Keane later designed a courthouse for Nenagh (1833-), Ennis
(1845) and Waterford (1849), all in the Grecian style. McParland
in reviewing Keanes contribution stated that his courthouse
formed a distinctive group of monumental Greek buildings,
which though they lack the imaginative grandeur of Morrisons
work, worthily answered the demands of their grand juries.
McParland comments that in many cases the new courthouses
were not given central sites, but were built on the outskirts
where they benefited from the openness of their surroundings
as at Tullamore, Waterford, Galway, Ennis and Cork. It may
also have reflected the hectic building growth of the 1780s
to the 1820s in Irish towns and the scarcity of suitable
ground in more central situations.
And finally McParland has noted that the conservative
attitude to the architecture of classical antiquity in the
1840s belongs to a neo-classical tradition in public building
that had been first significantly formulated by James Gandon
in Waterford in the 1780s.
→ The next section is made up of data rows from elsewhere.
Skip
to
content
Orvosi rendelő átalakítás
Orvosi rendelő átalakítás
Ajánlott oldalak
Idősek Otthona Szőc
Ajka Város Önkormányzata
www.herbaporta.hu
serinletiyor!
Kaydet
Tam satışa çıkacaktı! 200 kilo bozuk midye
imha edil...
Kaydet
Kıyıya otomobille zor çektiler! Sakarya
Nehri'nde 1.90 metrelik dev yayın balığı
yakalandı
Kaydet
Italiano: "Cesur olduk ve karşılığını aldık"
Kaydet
More than any other type of building
nineteenth-century courthouses had sustained, consistently
over the whole country, a native Greek revival in architecture.
John B. Keane (d.1859) worked for Richard Morrison at Ballyfin
in 1822. Apart from his courthouse he designed a number
of churches, including Longford Cathedral and the churches
of St. Laurence OToole and St. Francis Xavier in Dublin
. He also designed the Queens College, Galway and
several country houses. By a curious irony he was himself
imprisoned in the Marshalsea goal after falling into debt.
Craig reproduces a plan of Tullamore courthouse and comments:
Keane was a resourceful planner. Most of his court houses
stick to the Waterford I formula of a transverse
hall crossed on its shorter axis, but now with staircases
to right and left. From there inwards there is great variety:
copious and convenient accommodation (including sanitary
accommodation) for judges, juries, barristers and witnesses,
all beautifully integrated into the plan. By this time,
also, there was a considerable demand for office accommodation,
and this, too is satisfied within the overall design, so
that so this day many county councils still have their offices
in the court house.
Copies of Keanes drawings for Tullamore courthouse,
dated 1833 are now in the Irish Architecture Archive, a
set having been found in Lismore Castle c1989. A front elevation
was possibly in the Charleville Castle auction of 1948 and
is now in the possession of the author.